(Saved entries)
▬▬▬▬▬▬
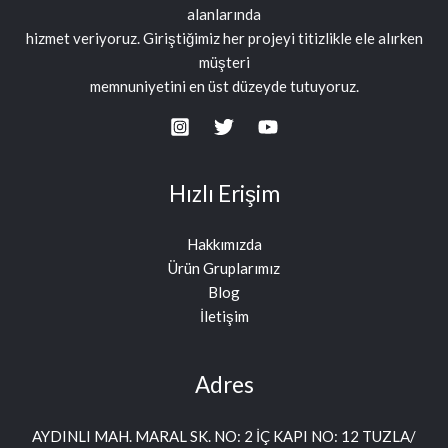
alanlarında
hizmet veriyoruz. Giriştiğimiz her projeyi titizlikle ele alırken
müşteri
memnuniyetini en üst düzeyde tutuyoruz.
Hızlı Erişim
Hakkımızda
Ürün Gruplarımız
Blog
İletişim
Adres
AYDINLI MAH. MARAL SK. NO: 2 İÇ KAPI NO: 12 TUZLA/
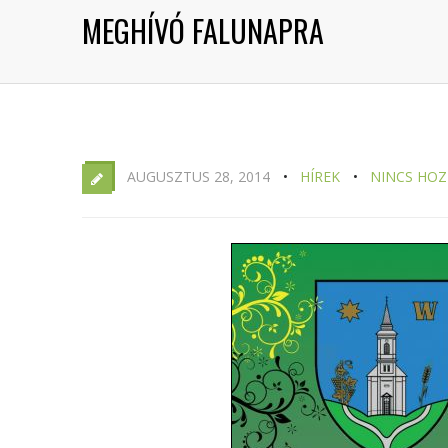
MEGHÍVÓ FALUNAPRA
AUGUSZTUS 28, 2014
HÍREK
NINCS HO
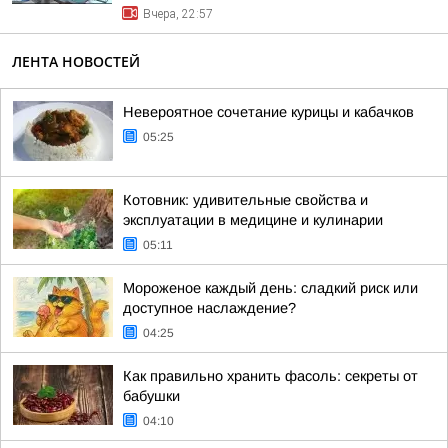
Вчера, 22:57
ЛЕНТА НОВОСТЕЙ
Невероятное сочетание курицы и кабачков
05:25
Котовник: удивительные свойства и
эксплуатации в медицине и кулинарии
05:11
Мороженое каждый день: сладкий риск или
доступное наслаждение?
04:25
Как правильно хранить фасоль: секреты от
бабушки
04:10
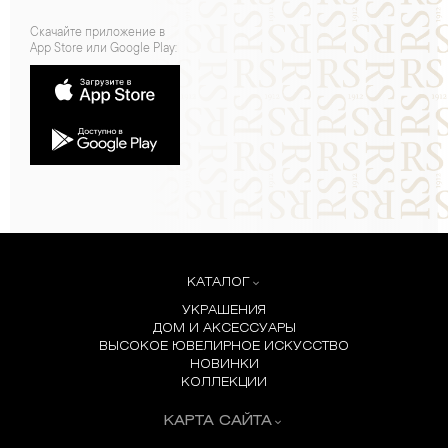
Скачайте приложение в
App Store или Google Play:
КАТАЛОГ
УКРАШЕНИЯ
ДОМ И АКСЕССУАРЫ
ВЫСОКОЕ ЮВЕЛИРНОЕ ИСКУССТВО
НОВИНКИ
КОЛЛЕКЦИИ
КАРТА САЙТА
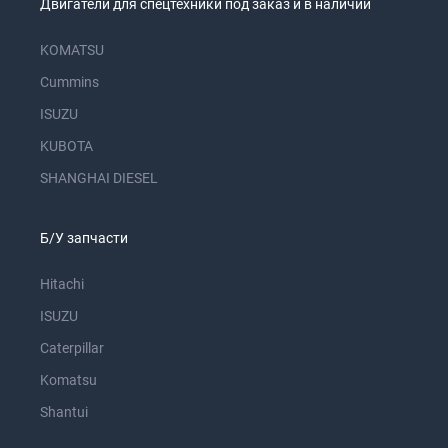
Двигатели для спецтехники под заказ и в наличии
KOMATSU
Cummins
ISUZU
KUBOTA
SHANGHAI DIESEL
Б/У запчасти
Hitachi
ISUZU
Caterpillar
Komatsu
Shantui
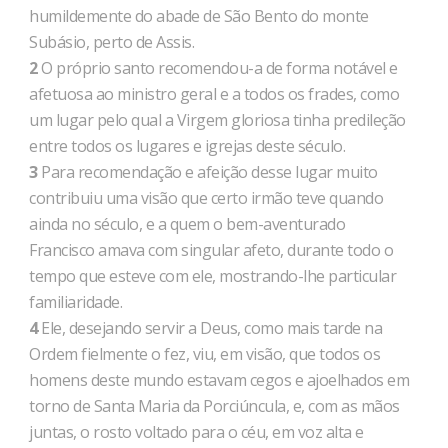
humildemente do abade de São Bento do monte
Subásio, perto de Assis.
2
O próprio santo recomendou-a de forma notável e
afetuosa ao ministro geral e a todos os frades, como
um lugar pelo qual a Virgem gloriosa tinha predileção
entre todos os lugares e igrejas deste século.
3
Para recomendação e afeição desse lugar muito
contribuiu uma visão que certo irmão teve quando
ainda no século, e a quem o bem-aventurado
Francisco amava com singular afeto, durante todo o
tempo que esteve com ele, mostrando-lhe particular
familiaridade.
4
Ele, desejando servir a Deus, como mais tarde na
Ordem fielmente o fez, viu, em visão, que todos os
homens deste mundo estavam cegos e ajoelhados em
torno de Santa Maria da Porciúncula, e, com as mãos
juntas, o rosto voltado para o céu, em voz alta e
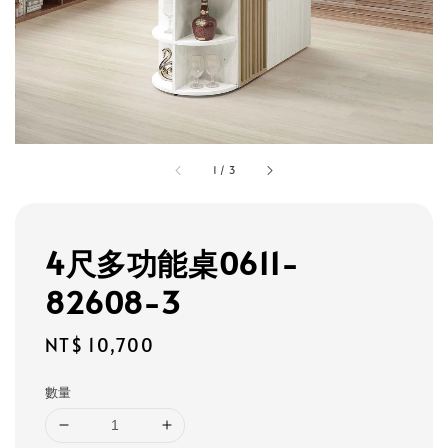
1
/
3
4尺多功能桌0611-
82608-3
Regular
NT$ 10,700
price
數量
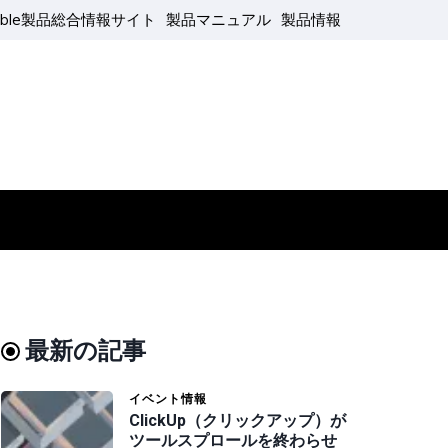
able製品総合情報サイト
製品マニュアル
製品情報
最新の記事
イベント情報
ClickUp（クリックアップ）が
ツールスプロールを終わらせ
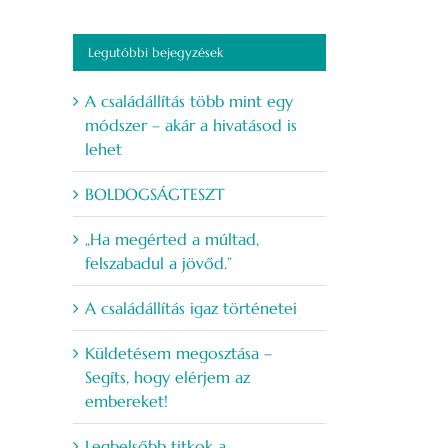
Legutóbbi bejegyzések
A családállítás több mint egy
módszer – akár a hivatásod is
lehet
BOLDOGSÁGTESZT
„Ha megérted a múltad,
felszabadul a jövőd.”
A családállítás igaz történetei
Küldetésem megosztása –
Segíts, hogy elérjem az
embereket!
Legbelsőbb titkok a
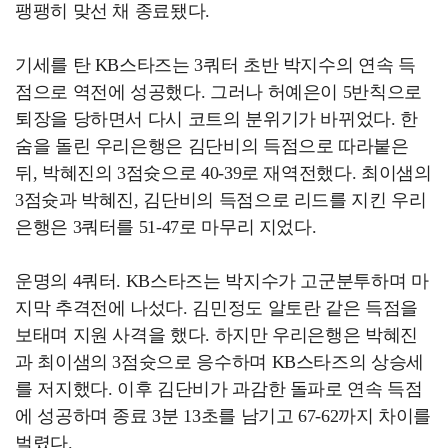
팽팽히 맞선 채 종료됐다.
기세를 탄 KB스타즈는 3쿼터 초반 박지수의 연속 득
점으로 역전에 성공했다. 그러나 허예은이 5반칙으로
퇴장을 당하면서 다시 코트의 분위기가 바뀌었다. 한
숨을 돌린 우리은행은 김단비의 득점으로 따라붙은
뒤, 박혜진의 3점슛으로 40-39로 재역전했다. 최이샘의
3점슛과 박혜진, 김단비의 득점으로 리드를 지킨 우리
은행은 3쿼터를 51-47로 마무리 지었다.
운명의 4쿼터. KB스타즈는 박지수가 고군분투하며 마
지막 추격전에 나섰다. 김민정도 알토란 같은 득점을
보태며 지원 사격을 했다. 하지만 우리은행은 박혜진
과 최이샘의 3점슛으로 응수하며 KB스타즈의 상승세
를 저지했다. 이후 김단비가 과감한 돌파로 연속 득점
에 성공하며 종료 3분 13초를 남기고 67-62까지 차이를
벌렸다.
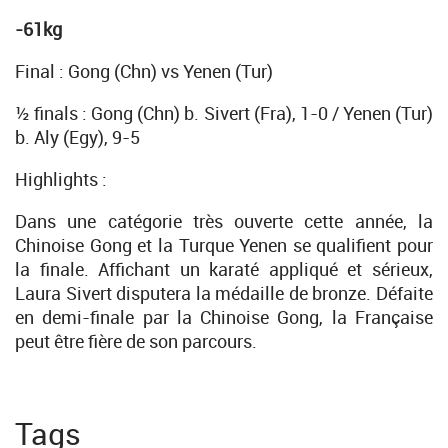
-61kg
Final : Gong (Chn) vs Yenen (Tur)
½ finals : Gong (Chn) b. Sivert (Fra), 1-0 / Yenen (Tur)
b. Aly (Egy), 9-5
Highlights :
Dans une catégorie très ouverte cette année, la
Chinoise Gong et la Turque Yenen se qualifient pour
la finale. Affichant un karaté appliqué et sérieux,
Laura Sivert disputera la médaille de bronze. Défaite
en demi-finale par la Chinoise Gong, la Française
peut être fière de son parcours.
Tags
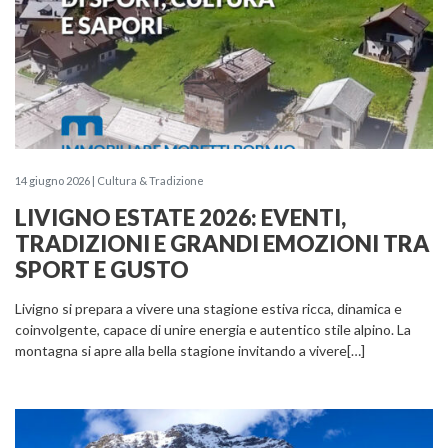
14 giugno 2026 | Cultura & Tradizione
LIVIGNO ESTATE 2026: EVENTI,
TRADIZIONI E GRANDI EMOZIONI TRA
SPORT E GUSTO
Livigno si prepara a vivere una stagione estiva ricca, dinamica e
coinvolgente, capace di unire energia e autentico stile alpino. La
montagna si apre alla bella stagione invitando a vivere[…]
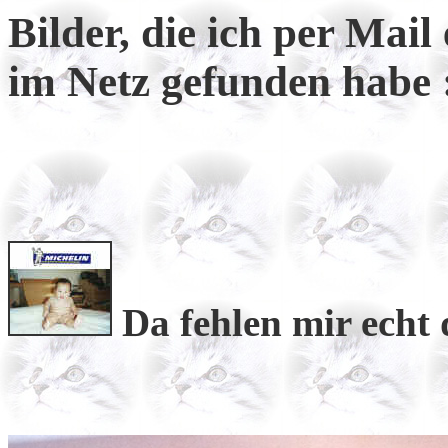
Bilder, die ich per Mail
im Netz gefunden habe 
Da fehlen mir echt 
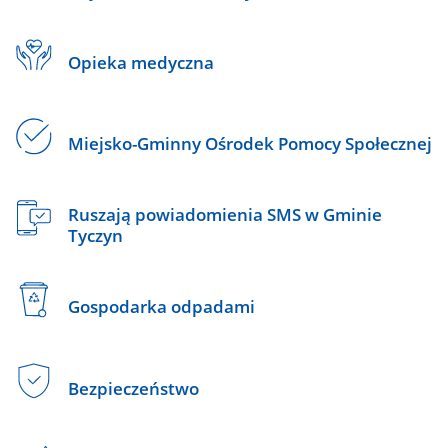
Opieka medyczna
Miejsko-Gminny Ośrodek Pomocy Społecznej
Ruszają powiadomienia SMS w Gminie
Tyczyn
Gospodarka odpadami
Bezpieczeństwo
▬▬▬▬▬▬
● Assignment: An exact copy is needed. It runs from the line above containing "퇴장을 당하면서 다시 코트의 분위기가 바뀌었다. 한" down to the line containing "Chinoise Gong et", both included, with no pictures.

● Answer box:
퇴장을 당하면서 다시 코트의 분위기가 바뀌었다. 한
숨을 돌린 우리은행은 김단비의 득점으로 따라붙은
뒤, 박혜진의 3점슛으로 40-39로 재역전했다. 최이샘의
3점슛과 박혜진, 김단비의 득점으로 리드를 지킨 우리
은행은 3쿼터를 51-47로 마무리 지었다.
운명의 4쿼터. KB스타즈는 박지수가 고군분투하며 마
지막 추격전에 나섰다. 김민정도 알토란 같은 득점을
보태며 지원 사격을 했다. 하지만 우리은행은 박혜진
과 최이샘의 3점슛으로 응수하며 KB스타즈의 상승세
를 저지했다. 이후 김단비가 과감한 돌파로 연속 득점
에 성공하며 종료 3분 13초를 남기고 67-62까지 차이를
벌렸다.
-61kg
Final : Gong (Chn) vs Yenen (Tur)
½ finals : Gong (Chn) b. Sivert (Fra), 1-0 / Yenen (Tur)
b. Aly (Egy), 9-5
Highlights :
Dans une catégorie très ouverte cette année, la
Chinoise Gong et la Turque Yenen se qualifient pour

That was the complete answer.